The answer must consist solely of the lines from the one with "بروسلی Bruce Lee یک بازی اکشن رایگان برای" through the last line of the data, copied exactly, with no pictures.

*** DATA FOR THE TASK Section Begins ***

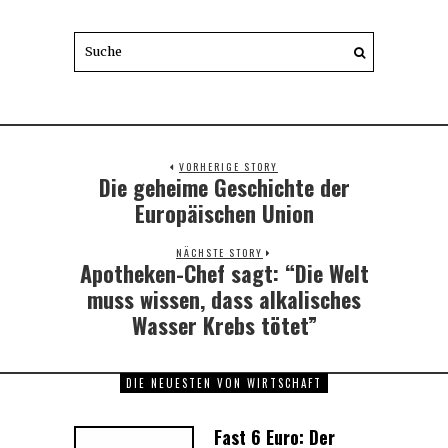
VORHERIGE STORY
Die geheime Geschichte der
Previous
post:
Europäischen Union
NÄCHSTE STORY
Apotheken-Chef sagt: “Die Welt
Next
post:
muss wissen, dass alkalisches
Wasser Krebs tötet”
DIE NEUESTEN VON WIRTSCHAFT
Fast 6 Euro: Der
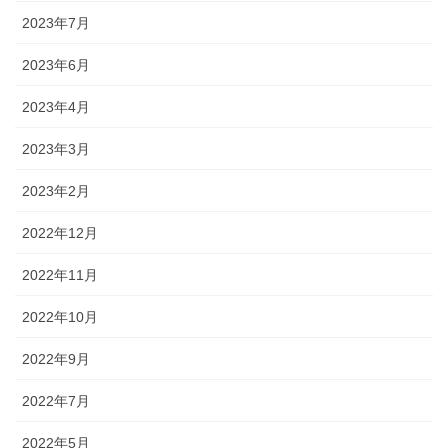
2023年7月
2023年6月
2023年4月
2023年3月
2023年2月
2022年12月
2022年11月
2022年10月
2022年9月
2022年7月
2022年5月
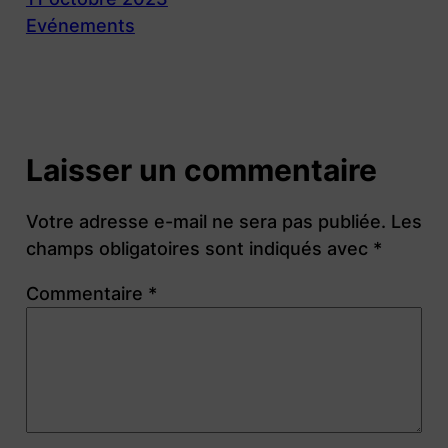
Evénements
Laisser un commentaire
Votre adresse e-mail ne sera pas publiée.
Les
champs obligatoires sont indiqués avec
*
Commentaire
*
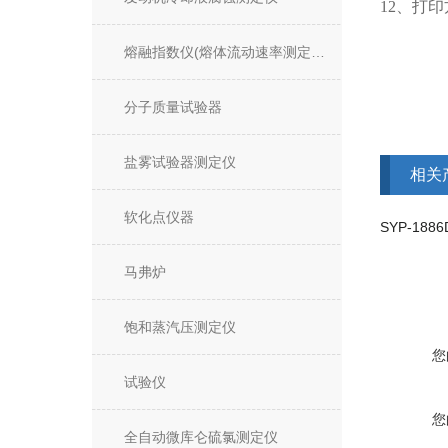
12、打
熔融指数仪(熔体流动速率测定仪)
分子质量试验器
盐雾试验器测定仪
相关
软化点仪器
马弗炉
饱和蒸汽压测定仪
您
试验仪
您
全自动微库仑硫氯测定仪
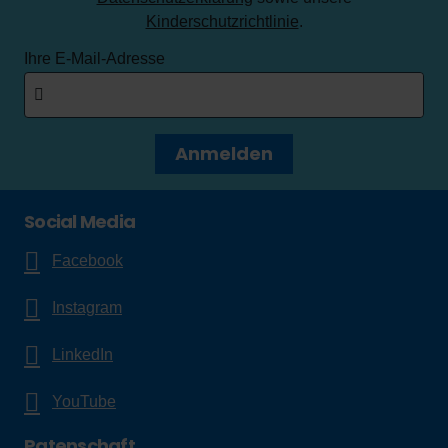
Kinderschutzrichtlinie
.
Ihre E-Mail-Adresse
Anmelden
Social Media
Facebook
Instagram
LinkedIn
YouTube
Patenschaft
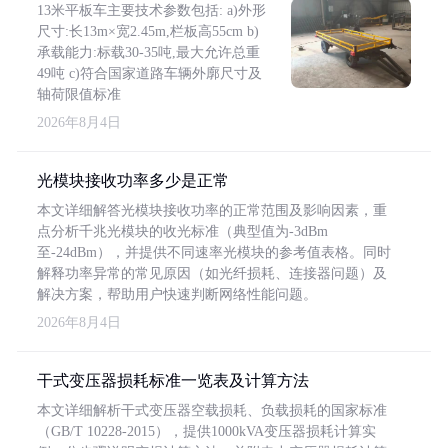
13米平板车主要技术参数包括: a)外形
尺寸:长13m×宽2.45m,栏板高55cm b)
承载能力:标载30-35吨,最大允许总重
49吨 c)符合国家道路车辆外廓尺寸及
轴荷限值标准
2026年8月4日
光模块接收功率多少是正常
本文详细解答光模块接收功率的正常范围及影响因素，重
点分析千兆光模块的收光标准（典型值为-3dBm
至-24dBm），并提供不同速率光模块的参考值表格。同时
解释功率异常的常见原因（如光纤损耗、连接器问题）及
解决方案，帮助用户快速判断网络性能问题。
2026年8月4日
干式变压器损耗标准一览表及计算方法
本文详细解析干式变压器空载损耗、负载损耗的国家标准
（GB/T 10228-2015），提供1000kVA变压器损耗计算实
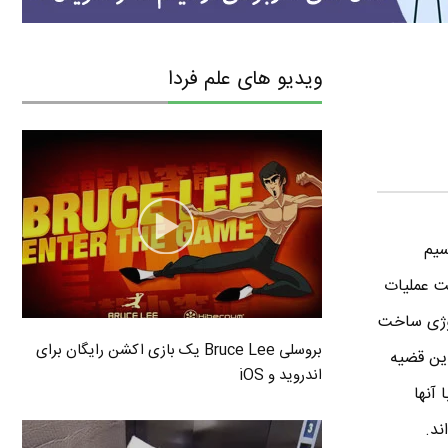
ویدیو های علم فردا
سیم
ت عملیات
لوژی ساخت
بروسلی Bruce Lee یک بازی اکشن رایگان برای
این قضیه
اندروید و iOS
آنها
ند.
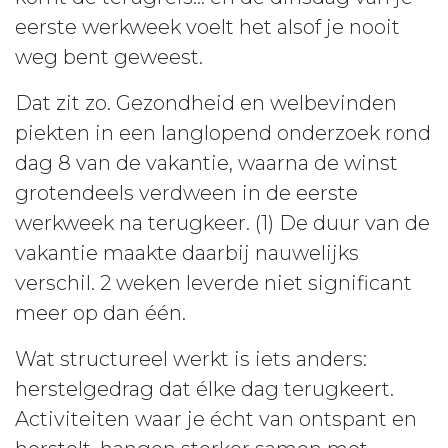
eerste werkweek voelt het alsof je nooit
weg bent geweest.
Dat zit zo. Gezondheid en welbevinden
piekten in een langlopend onderzoek rond
dag 8 van de vakantie, waarna de winst
grotendeels verdween in de eerste
werkweek na terugkeer. (1) De duur van de
vakantie maakte daarbij nauwelijks
verschil. 2 weken leverde niet significant
meer op dan één.
Wat structureel werkt is iets anders:
herstelgedrag dat élke dag terugkeert.
Activiteiten waar je écht van ontspant en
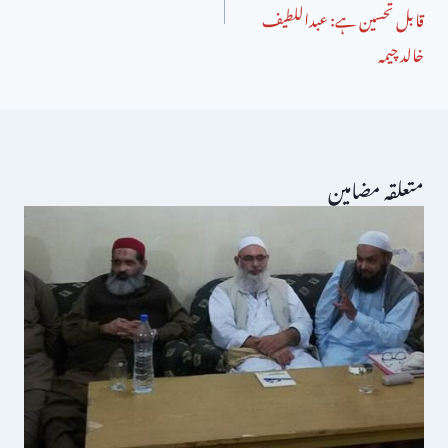
قابل تحسین ہے: عبداللطیف
خالد چیمہ
متعلقہ مضامین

*** DATA FOR THE TASK Section Ends ***

▸ EXERCISE RESULT:
بروسلی Bruce Lee یک بازی اکشن رایگان برای
این قضیه
اندروید و iOS
آنها
ند.
eerste werkweek voelt het alsof je nooit
weg bent geweest.
Dat zit zo. Gezondheid en welbevinden
piekten in een langlopend onderzoek rond
dag 8 van de vakantie, waarna de winst
grotendeels verdween in de eerste
werkweek na terugkeer. (1) De duur van de
vakantie maakte daarbij nauwelijks
verschil. 2 weken leverde niet significant
meer op dan één.
Wat structureel werkt is iets anders:
herstelgedrag dat élke dag terugkeert.
Activiteiten waar je écht van ontspant en
قابل تحسین ہے: عبداللطیف
خالد چیمہ
متعلقہ مضامین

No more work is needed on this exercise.